**TASK DATA:**
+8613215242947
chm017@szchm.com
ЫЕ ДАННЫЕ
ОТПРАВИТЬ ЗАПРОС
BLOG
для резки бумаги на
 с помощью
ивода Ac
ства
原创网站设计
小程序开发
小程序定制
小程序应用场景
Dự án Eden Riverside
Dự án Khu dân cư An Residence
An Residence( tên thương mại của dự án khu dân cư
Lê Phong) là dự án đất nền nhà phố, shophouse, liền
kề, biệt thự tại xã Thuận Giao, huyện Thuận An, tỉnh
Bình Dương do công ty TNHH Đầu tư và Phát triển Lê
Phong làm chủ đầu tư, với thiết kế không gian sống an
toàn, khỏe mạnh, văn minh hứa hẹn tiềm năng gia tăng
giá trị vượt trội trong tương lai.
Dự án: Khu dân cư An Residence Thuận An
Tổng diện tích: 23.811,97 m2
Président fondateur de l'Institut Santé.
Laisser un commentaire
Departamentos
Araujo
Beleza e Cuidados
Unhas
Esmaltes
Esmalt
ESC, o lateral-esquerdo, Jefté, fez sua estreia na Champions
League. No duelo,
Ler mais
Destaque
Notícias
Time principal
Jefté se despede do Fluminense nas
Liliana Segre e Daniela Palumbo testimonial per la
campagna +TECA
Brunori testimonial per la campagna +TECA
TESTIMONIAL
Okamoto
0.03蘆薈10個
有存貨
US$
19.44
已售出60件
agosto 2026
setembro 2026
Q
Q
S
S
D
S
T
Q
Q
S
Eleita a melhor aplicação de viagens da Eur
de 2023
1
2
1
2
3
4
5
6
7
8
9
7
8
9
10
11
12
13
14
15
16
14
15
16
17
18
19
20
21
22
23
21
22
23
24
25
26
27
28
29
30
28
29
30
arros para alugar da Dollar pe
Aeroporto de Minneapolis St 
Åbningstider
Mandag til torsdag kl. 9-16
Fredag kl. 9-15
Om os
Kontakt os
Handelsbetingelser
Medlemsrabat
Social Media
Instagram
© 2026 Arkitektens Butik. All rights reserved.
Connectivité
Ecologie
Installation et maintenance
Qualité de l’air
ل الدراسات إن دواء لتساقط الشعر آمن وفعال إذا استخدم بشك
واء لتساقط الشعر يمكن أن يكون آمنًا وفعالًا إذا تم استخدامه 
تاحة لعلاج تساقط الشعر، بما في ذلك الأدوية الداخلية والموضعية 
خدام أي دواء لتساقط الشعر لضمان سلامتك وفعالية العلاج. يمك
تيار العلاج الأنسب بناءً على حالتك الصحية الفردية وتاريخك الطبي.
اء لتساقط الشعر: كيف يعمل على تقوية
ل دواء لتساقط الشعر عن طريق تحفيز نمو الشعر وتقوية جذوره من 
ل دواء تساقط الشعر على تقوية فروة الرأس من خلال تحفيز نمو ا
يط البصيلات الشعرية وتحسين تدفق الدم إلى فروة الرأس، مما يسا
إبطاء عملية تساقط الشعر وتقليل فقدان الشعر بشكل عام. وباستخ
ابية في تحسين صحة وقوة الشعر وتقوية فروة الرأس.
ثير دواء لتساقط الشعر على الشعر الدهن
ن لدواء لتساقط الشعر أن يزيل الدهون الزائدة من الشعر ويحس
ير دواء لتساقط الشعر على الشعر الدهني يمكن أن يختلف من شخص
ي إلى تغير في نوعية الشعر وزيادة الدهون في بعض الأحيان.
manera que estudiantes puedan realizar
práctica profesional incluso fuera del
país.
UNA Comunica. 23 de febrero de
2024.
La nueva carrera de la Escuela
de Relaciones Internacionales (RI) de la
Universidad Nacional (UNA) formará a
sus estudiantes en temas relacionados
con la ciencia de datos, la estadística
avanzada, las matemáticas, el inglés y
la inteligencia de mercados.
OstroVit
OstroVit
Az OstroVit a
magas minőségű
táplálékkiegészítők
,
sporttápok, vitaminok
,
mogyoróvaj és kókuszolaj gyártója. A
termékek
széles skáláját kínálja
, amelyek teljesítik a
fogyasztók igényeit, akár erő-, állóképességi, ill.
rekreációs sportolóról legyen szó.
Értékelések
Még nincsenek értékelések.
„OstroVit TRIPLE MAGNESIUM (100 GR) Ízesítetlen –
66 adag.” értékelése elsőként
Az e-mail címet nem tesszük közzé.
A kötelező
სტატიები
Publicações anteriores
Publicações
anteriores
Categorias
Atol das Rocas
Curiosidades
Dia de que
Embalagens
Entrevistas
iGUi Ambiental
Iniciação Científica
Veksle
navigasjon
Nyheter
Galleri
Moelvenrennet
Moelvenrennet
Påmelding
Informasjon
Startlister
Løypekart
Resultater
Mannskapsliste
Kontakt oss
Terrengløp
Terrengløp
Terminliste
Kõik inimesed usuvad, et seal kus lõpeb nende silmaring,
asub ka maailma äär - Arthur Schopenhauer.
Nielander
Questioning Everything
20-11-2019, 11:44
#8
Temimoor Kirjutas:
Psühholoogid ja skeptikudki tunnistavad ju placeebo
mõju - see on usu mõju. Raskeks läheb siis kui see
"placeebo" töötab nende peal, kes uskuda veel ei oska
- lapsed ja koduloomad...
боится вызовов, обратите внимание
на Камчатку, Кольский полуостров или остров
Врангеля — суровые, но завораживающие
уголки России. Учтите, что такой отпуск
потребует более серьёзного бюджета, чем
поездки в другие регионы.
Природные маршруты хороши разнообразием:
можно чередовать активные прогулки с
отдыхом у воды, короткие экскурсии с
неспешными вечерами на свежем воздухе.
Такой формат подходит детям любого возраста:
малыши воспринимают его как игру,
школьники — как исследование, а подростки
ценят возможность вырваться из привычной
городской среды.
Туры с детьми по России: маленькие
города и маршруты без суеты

**BRIEF:**
All lines above that contain "campagna" are required in the answer.

**EXERCISE RESULT:**
campagna +TECA
Brunori testimonial per la campagna +TECA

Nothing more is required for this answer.